In [14]:
import tensorflow as tf
from tensorflow.keras.datasets import imdb
from tensorflow.keras.preprocessing.sequence import pad_sequences
from tensorflow.keras.models import Sequential
from tensorflow.keras.layers import Embedding, LSTM, Dense, Dropout

In [None]:
# only keep the top 10,000 most frequent words
num_words = 10000
maxlen = 200  # max length of each review

In [16]:
(x_train, y_train), (x_test, y_test) = imdb.load_data(num_words=num_words)

In [17]:
print("训练集:", x_train.shape, y_train.shape)
print("测试集:", x_test.shape, y_test.shape)

训练集: (25000,) (25000,)
测试集: (25000,) (25000,)


In [None]:
# padding sequences to the same length
x_train = pad_sequences(x_train, maxlen=maxlen)
x_test = pad_sequences(x_test, maxlen=maxlen)

In [19]:
print("训练集:", x_train.shape, y_train.shape)
print("测试集:", x_test.shape, y_test.shape)

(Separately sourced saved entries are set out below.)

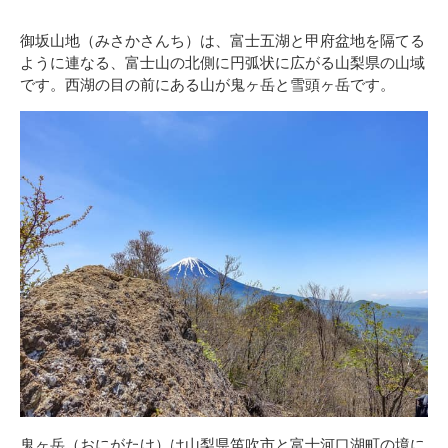
御坂山地（みさかさんち）は、富士五湖と甲府盆地を隔てる
ように連なる、富士山の北側に円弧状に広がる山梨県の山域
です。西湖の目の前にある山が鬼ヶ岳と雪頭ヶ岳です。
鬼ヶ岳（おにがたけ）は山梨県笛吹市と富士河口湖町の境に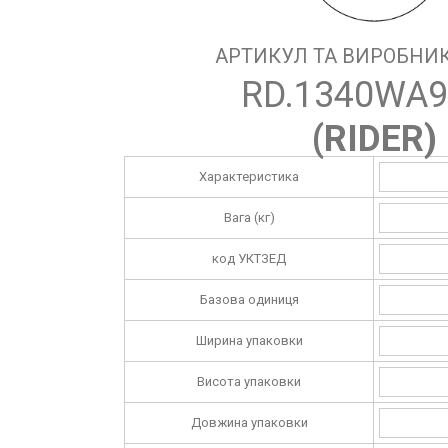
АРТИКУЛ ТА ВИРОБНИК
RD.1340WA9
(
RIDER
)
Характеристика
Вага (кг)
код УКТЗЕД
Базова одиниця
Ширина упаковки
Висота упаковки
Довжина упаковки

训练集: (25000, 200) (25000,)
测试集: (25000, 200) (25000,)


In [20]:
y_train[0]

1

In [21]:
embedding_dim = 128

In [22]:
model = Sequential([
    Embedding(input_dim=num_words, output_dim=embedding_dim, input_length=maxlen),
    LSTM(128, dropout=0.2, recurrent_dropout=0.2),
    Dense(1, activation='sigmoid')
])



In [23]:
model.compile(loss='binary_crossentropy',
              optimizer='adam',
              metrics=['accuracy'])

model.summary()

Model: "sequential"
_________________________________________________________________
 Layer (type)                Output Shape              Param #   
 embedding (Embedding)       (None, 200, 128)          1280000   
                                                                 
 lstm (LSTM)                 (None, 128)               131584    
                                                                 
 dense (Dense)               (None, 1)                 129       
                                                                 
Total params: 1,411,713
Trainable params: 1,411,713
Non-trainable params: 0
_________________________________________________________________


In [27]:
history = model.fit(
    x_train, y_train,
    batch_size=64,
    epochs=5,
    validation_split=0.2,
    workers=8
)

Epoch 1/5
Epoch 2/5
Epoch 3/5
Epoch 4/5
Epoch 5/5


In [28]:
score, acc = model.evaluate(x_test, y_test, batch_size=64)
print("测试集 Loss:", score)
print("测试集 Accuracy:", acc)

测试集 Loss: 0.4894622564315796
测试集 Accuracy: 0.8539599776268005